After graduating from Cooper Union in 1997, Gangloff worked as a dish washer in a German restaurant in New Jersey for three months before moving to Bozeman, Montana to live with her older brother. She worked at a bronze foundry in Bozeman for a short period of time before she moved back to New York City and began work as a metal chaser at New Foundry in Greenpoint, Brooklyn. Following her job at New Foundry, she was employed to draw scenes from movies for Built by Wendy, a clothing and accessory line.

==Later career and work==
In her professional career, Hope Gangloff continues to exclusively draw and paint her peers and everyday objects in settings of relative intimacy. Her subjects are often depicted in domestic spaces and in poses of relaxation or quiet focus. Her drawings and paintings are noted for their vibrancy, with the artist describing her compositions as vehicles for color theory. Gangloff discussed her fascination with painting portraits in a 2018 interview with Artspace, stating, "I'm a big fan of portraiture—humans are endlessly entertaining and interesting. I like painting people I know because the familiarity helps relax both the subject and myself. Anyone who has sat for me knows that the first four hours painting will probably be erased completely. It's less stressful when my model already knows that." She has further likened her creative process to rock climbing:An outsider who doesn’t look at a lot of art might not understand why I paint similar things over and over again… But there are always micro movements. I’m always working through problems. Rock climbers look for little changes in rocks to help them climb and keep going. When I look at a painting, I’m also looking for the move that’s going to set off something else. The whole painting is like a problem I’m trying to solve.For the Miami New Times, Neil Vazquez has written that "Gangloff pushes the boundaries of abstraction and figuration" in which the colorful and abstract backgrounds are "juxtaposed against banal subjects." Combined with subject matter and color, Laura Staugaitis states that "[t]he artist’s strong but gestural lines create defined shapes that are filled with repetitive marks and bright patterns. Gangloff gives equal textural attention to all areas of the painting, which draws the viewer’s eye to every detail and also contextualizes each portrait sitter in a unique set of surroundings."

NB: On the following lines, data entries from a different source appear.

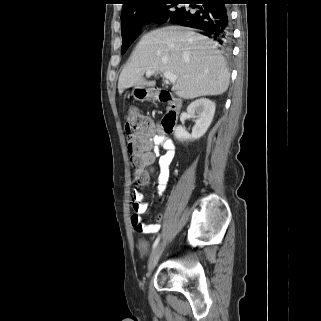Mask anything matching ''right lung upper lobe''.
Returning a JSON list of instances; mask_svg holds the SVG:
<instances>
[{
    "label": "right lung upper lobe",
    "mask_w": 321,
    "mask_h": 321,
    "mask_svg": "<svg viewBox=\"0 0 321 321\" xmlns=\"http://www.w3.org/2000/svg\"><path fill=\"white\" fill-rule=\"evenodd\" d=\"M123 8L121 12V18L131 15L133 13L138 12L139 10L149 6L153 5L156 2L162 1V0H123Z\"/></svg>",
    "instance_id": "cb5924a9"
}]
</instances>
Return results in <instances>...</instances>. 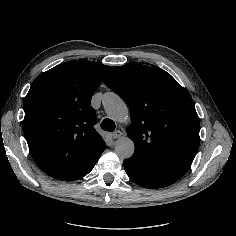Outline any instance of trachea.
<instances>
[{"label":"trachea","instance_id":"1","mask_svg":"<svg viewBox=\"0 0 236 236\" xmlns=\"http://www.w3.org/2000/svg\"><path fill=\"white\" fill-rule=\"evenodd\" d=\"M101 128L105 131L113 132L115 130V123L109 118H105L101 122Z\"/></svg>","mask_w":236,"mask_h":236}]
</instances>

Gangloff has exhibited internationally with solo museum exhibitions at the Iris and B. Gerald Cantor Center for Visual Arts at Stanford University; Aldrich Contemporary Art Museum; and the Eli and Edythe Broad Art Museum at Michigan State University. Her work has additionally been featured in group exhibitions at the Kemper Museum of Contemporary Art; the Institute of Contemporary Art at Maine College of Art, the Pennsylvania Academy of Fine Arts, and the Iris & B. Gerald Cantor Center for Visual Arts. Work can be found in the collections of the Alturas Foundation, San Antonio, Texas; the Eli and Edythe Broad Art Museum at Michigan Stage University; the Iris & B. Gerald Cantor Center for Visual Arts; the Cleveland Clinic; Grinnell College; the Kemper Museum of Contemporary Art; the Pennsylvania Academy of the Fine Arts; and, Stanford University Medical Center at Stanford University. Her work is in the collections of the National Portrait Gallery, the Kemper Museum of Contemporary Art, and the Pennsylvania Academy of the Fine Arts.

In 2017, Gangloff was the inaugural artist for the Cantor Art Center’s Diekman Contemporary Commissions program, which resulted in a solo show and a weeklong residency. As a part of her residency, she painted live in the museum's atrium over the course of three days. That same year, she was selected as the cover artist for the 2017 Winter/Spring Program at the Brooklyn Academy of Music (BAM) as part of the academy's tradition of featuring visual art on the cover of BAMbill. Gangloff's work was included in the 2022 exhibition Women Painting Women at the Modern Art Museum of Fort Worth.

In 2022, Gangloff participated in the Fall 2022 pre-collection by Alexander McQueen, an initiative involving 12 female artists from around the world, including Cristina de Middel and Marcela Correa.

== Personal life ==
Hope Gangloff is married to fellow artist Benjamin Degen.